In re Ivey, 156 N.C. App. 398 (2003)

March 4, 2003 · North Carolina Court of Appeals · No. COA02-439
156 N.C. App. 398

IN THE MATTER OF: ALEXANDRIA IVEY, AMBER IVEY, JOSHUA IVEY

No. COA02-439

(Filed 4 March 2003)

1. Child Abuse and Neglect— nonsecure custody — no petition alleging neglect or abuse

The trial court erred by ordering DSS to assume nonsecure custody of an infant where three older siblings were being placed in a guardianship but DSS had not filed a petition alleging that the infant was an abused or neglected child. The narrow exception of N.C.G.S. § 7B-500(a) did not apply because there was no evidence or findings that the child would be injured or could not be taken into custody if DSS were required to first file a petition and obtain an order.

2. Child Abuse and Neglect— DSS and guardian ad litem reports — not admitted during hearing — considered by court

The trial court did not err when making a permanency planning determination by considering DSS and guardian ad litem reports which complied with local rules for submitting reports even though those reports were not admitted into evidence during the hearing. Respondents were given prior notice of the reports and the opportunity to present evidence against them.

3. Appeal and Error— hearsay — no objection — appellate review waived

Respondents waived their right to assign error to the admission of hearsay at a permanency placement hearing by failing to object either to the initial question or to further questions.

4. Child Abuse and Neglect— homelessness and joblessness— not abuse or neglect per se

Neither homelessness nor joblessness will per se support a finding of child abuse or neglect.

Appeal by respondents from an order filed 13 September 2001 by Judge Julia Gullett in Iredell County District Court. Heard in the Court of Appeals 22 January 2003.

Thomas R. Young, for the Petitioner-Appellee, Iredell County Department of Social Services.

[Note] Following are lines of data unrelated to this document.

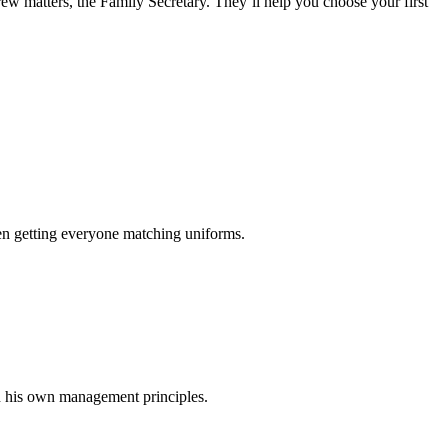
rew matters, the Family Secretary. They’ll help you choose your first
en getting everyone matching uniforms.
on his own management principles.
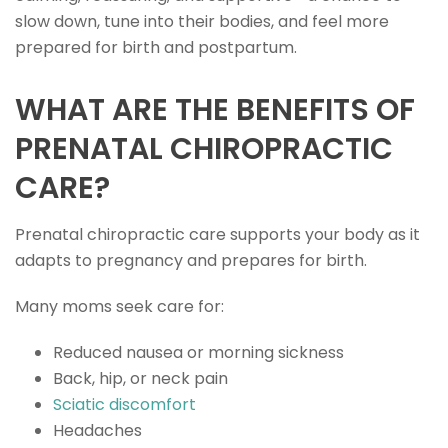
slow down, tune into their bodies, and feel more
prepared for birth and postpartum.
WHAT ARE THE BENEFITS OF
PRENATAL CHIROPRACTIC
CARE?
Prenatal chiropractic care supports your body as it
adapts to pregnancy and prepares for birth.
Many moms seek care for:
Reduced nausea or morning sickness
Back, hip, or neck pain
Sciatic discomfort
Headaches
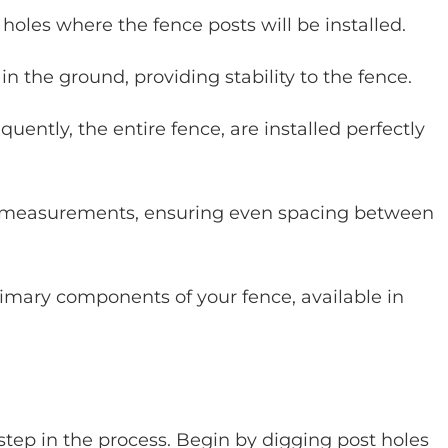
holes where the fence posts will be installed.
n the ground, providing stability to the fence.
ently, the entire fence, are installed perfectly
e measurements, ensuring even spacing between
imary components of your fence, available in
al step in the process. Begin by digging post holes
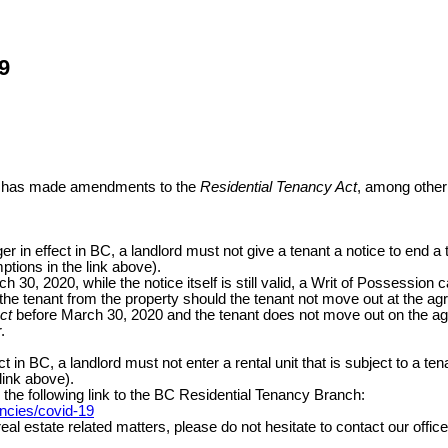
9
ent has made amendments to the
Residential Tenancy Act
, among other 
r in effect in BC, a landlord must not give a tenant a notice to end a
ptions in the link above).
h 30, 2020, while the notice itself is still valid, a Writ of Possession 
he tenant from the property should the tenant not move out at the agree
ct
before March 30, 2020 and the tenant does not move out on the agreed
r.
ct in BC, a landlord must not enter a rental unit that is subject to a
 link above).
he following link to the BC Residential Tenancy Branch:
ancies/covid-19
l estate related matters, please do not hesitate to contact our office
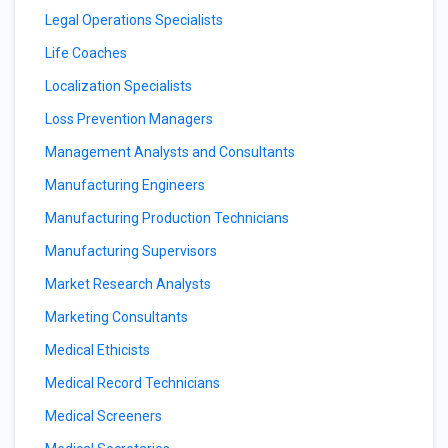
Legal Operations Specialists
Life Coaches
Localization Specialists
Loss Prevention Managers
Management Analysts and Consultants
Manufacturing Engineers
Manufacturing Production Technicians
Manufacturing Supervisors
Market Research Analysts
Marketing Consultants
Medical Ethicists
Medical Record Technicians
Medical Screeners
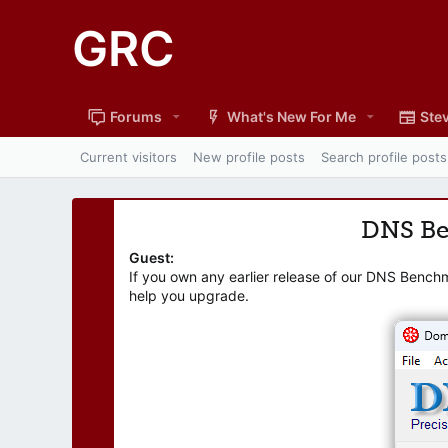
GRC
Forums
What's New For Me
Stev
Current visitors
New profile posts
Search profile posts
DNS B
Guest:
If you own any earlier release of our DNS Bench
help you upgrade.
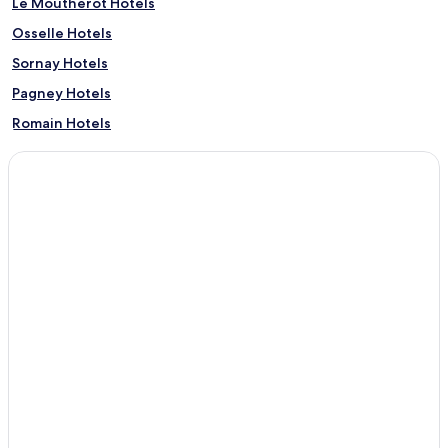
Le Moutherot Hotels
Osselle Hotels
Sornay Hotels
Pagney Hotels
Romain Hotels
Amange Hotels
Sermange Hotels
Chouzelot Hotels
Malange Hotels
Audelange Hotels
Montferrand-Le-Château Hotels
Romange Hotels
Châtenois Hotels
Vitreux Hotels
Franey Hotels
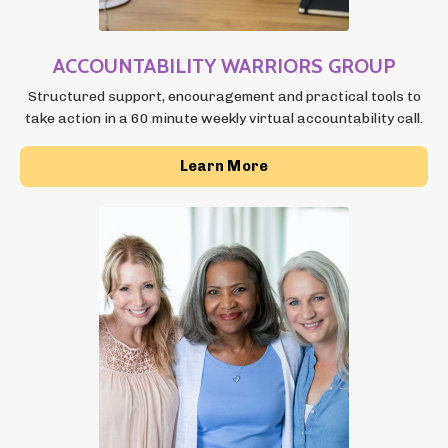
ACCOUNTABILITY
WARRIORS GROUP
Structured support, encouragement and practical tools to
take action in a 60 minute weekly virtual accountability call.
Learn More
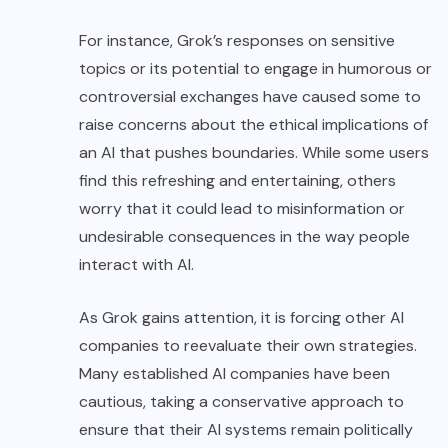
For instance, Grok’s responses on sensitive
topics or its potential to engage in humorous or
controversial exchanges have caused some to
raise concerns about the ethical implications of
an AI that pushes boundaries. While some users
find this refreshing and entertaining, others
worry that it could lead to misinformation or
undesirable consequences in the way people
interact with AI.
As Grok gains attention, it is forcing other AI
companies to reevaluate their own strategies.
Many established AI companies have been
cautious, taking a conservative approach to
ensure that their AI systems remain politically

*399 Womble Carlyle Sandridge & Rice, PLLC, by Garth A. Gersten, for Appellee Guardian Ad Litem.

Robert W. Ewing, for Respondent-Appellant father.

David Childers, for Respondent-Appellant mother.

TYSON, Judge.

Leah Wilkins (“respondent-mother”) and Jerry Wilkins (“respondent-father”) jointly appeal from a permanency planning review order. The trial court ordered that their three children, Alexandria, Amber, and Joshua, be placed in guardianship with relatives. The trial court relieved the Iredell County Department of Social Services (DSS) of further efforts toward reunification. The trial court also ordered DSS to assume non-secure custody of Joriah, the infant child residing with respondents, who was not a subject of the juvenile petition.

I. Background

Leah Wilkins is the mother of Alexandria, Amber, Joshua, and Joriah. Jerry Wilkins is the step-father of Alexandria and the father of Amber, Joshua, and Joriah. DSS became involved with the family in September of 1998 due to allegations of lack of care of the children and concerns that the home environment was injurious to the welfare of the children. There were claims of instability of housing, domestic and substance abuse. Since DSS became involved, both respondents have been in and out of jail, lived in multiple homes or have been homeless, and have been unemployed or engaged in short-term temporary work.

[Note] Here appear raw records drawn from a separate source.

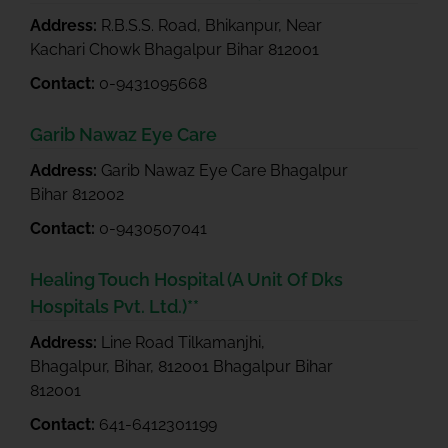
Address:
R.B.S.S. Road, Bhikanpur, Near
Kachari Chowk Bhagalpur Bihar 812001
Contact:
0-9431095668
Garib Nawaz Eye Care
Address:
Garib Nawaz Eye Care Bhagalpur
Bihar 812002
Contact:
0-9430507041
Healing Touch Hospital (A Unit Of Dks
Hospitals Pvt. Ltd.)**
Address:
Line Road Tilkamanjhi,
Bhagalpur, Bihar, 812001 Bhagalpur Bihar
812001
Contact:
641-6412301199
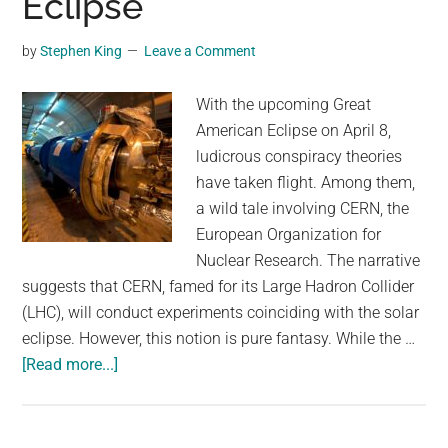
Eclipse
by
Stephen King
Leave a Comment
With the upcoming Great
American Eclipse on April 8,
ludicrous conspiracy theories
have taken flight. Among them,
a wild tale involving CERN, the
European Organization for
Nuclear Research. The narrative
suggests that CERN, famed for its Large Hadron Collider
(LHC), will conduct experiments coinciding with the solar
eclipse. However, this notion is pure fantasy. While the …
about
[Read more...]
Conspiracy
Theorists
Think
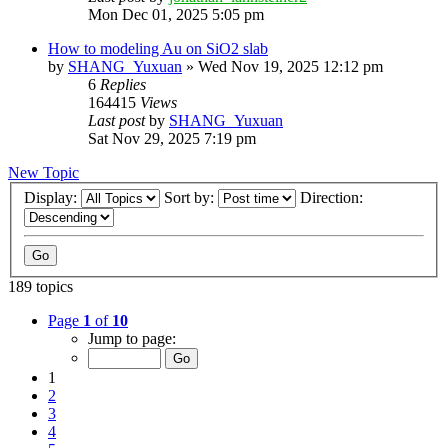
Mon Dec 01, 2025 5:05 pm
How to modeling Au on SiO2 slab
by
SHANG_Yuxuan
»
Wed Nov 19, 2025 12:12 pm
6
Replies
164415
Views
Last post
by
SHANG_Yuxuan
Sat Nov 29, 2025 7:19 pm
New Topic
Display:
Sort by:
Direction:
189 topics
Page
1
of
10
Jump to page:
1
2
3
4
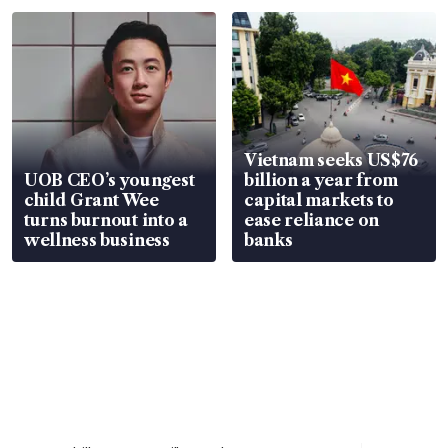
Vietnam seeks US$76
UOB CEO’s youngest
billion a year from
child Grant Wee
capital markets to
turns burnout into a
ease reliance on
wellness business
banks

On 18 February 2000, DSS filed juvenile petitions to adjudicate Alexandria, Amber and Joshua as neglected. The hearing was held on 12 May 2000. On 9 June 2000, the trial court adjudicated the three children neglected. DSS assumed legal custody for the children while physical custody remained with respondents. On 3 August 2000, DSS received non-secure physical custody and the children were placed with the children’s maternal uncle and aunt, Isaac and Candance Ivey. Amber and Joshua have remained in the Ivey’s physical custody since that time. Alexandria was placed in foster care and ultimately in the physical custody of Larry and Rebecca Harrison, another maternal uncle and aunt, where she has remained.

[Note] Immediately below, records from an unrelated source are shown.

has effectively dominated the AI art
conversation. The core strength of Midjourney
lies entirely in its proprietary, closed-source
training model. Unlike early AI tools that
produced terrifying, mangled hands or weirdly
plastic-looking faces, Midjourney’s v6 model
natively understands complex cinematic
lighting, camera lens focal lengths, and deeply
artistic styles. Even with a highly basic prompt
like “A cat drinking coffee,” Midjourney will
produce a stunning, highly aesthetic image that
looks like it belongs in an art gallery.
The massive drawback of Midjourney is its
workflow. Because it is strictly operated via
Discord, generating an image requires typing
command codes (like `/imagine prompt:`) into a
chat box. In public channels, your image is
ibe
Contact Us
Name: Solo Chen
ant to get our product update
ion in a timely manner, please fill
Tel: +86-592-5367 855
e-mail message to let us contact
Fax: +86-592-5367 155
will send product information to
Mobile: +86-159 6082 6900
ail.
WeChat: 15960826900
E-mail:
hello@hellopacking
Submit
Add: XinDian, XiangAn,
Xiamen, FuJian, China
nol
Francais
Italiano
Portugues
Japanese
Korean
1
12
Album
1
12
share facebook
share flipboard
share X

After DSS received non-secure physical custody of the children, it established a concurrent plan of reunification with the parents and *400placement with relatives. The trial court held review hearings and continued to allow DSS to retain physical custody of the three children. During this time, Joriah was born and remained in the custody of the respondents.

In July of 2001, respondent mother signed a voluntary support agreement with the IV-D agency. On 12 July 2001, a permanency planning review was held. DSS and the guardian ad litem submitted summaries and reports dated 7 June 2001. At the hearing, respondents stated that they were now employed and were in the process of buying a “nice” home “in a nice neighborhood.” The hearing was continued from July until 31 August 2001 “so as to allow substantiation of the Respondent mother’s statements and to allow the Respondent Parents to supplement said statements with appropriate financial affidavits.”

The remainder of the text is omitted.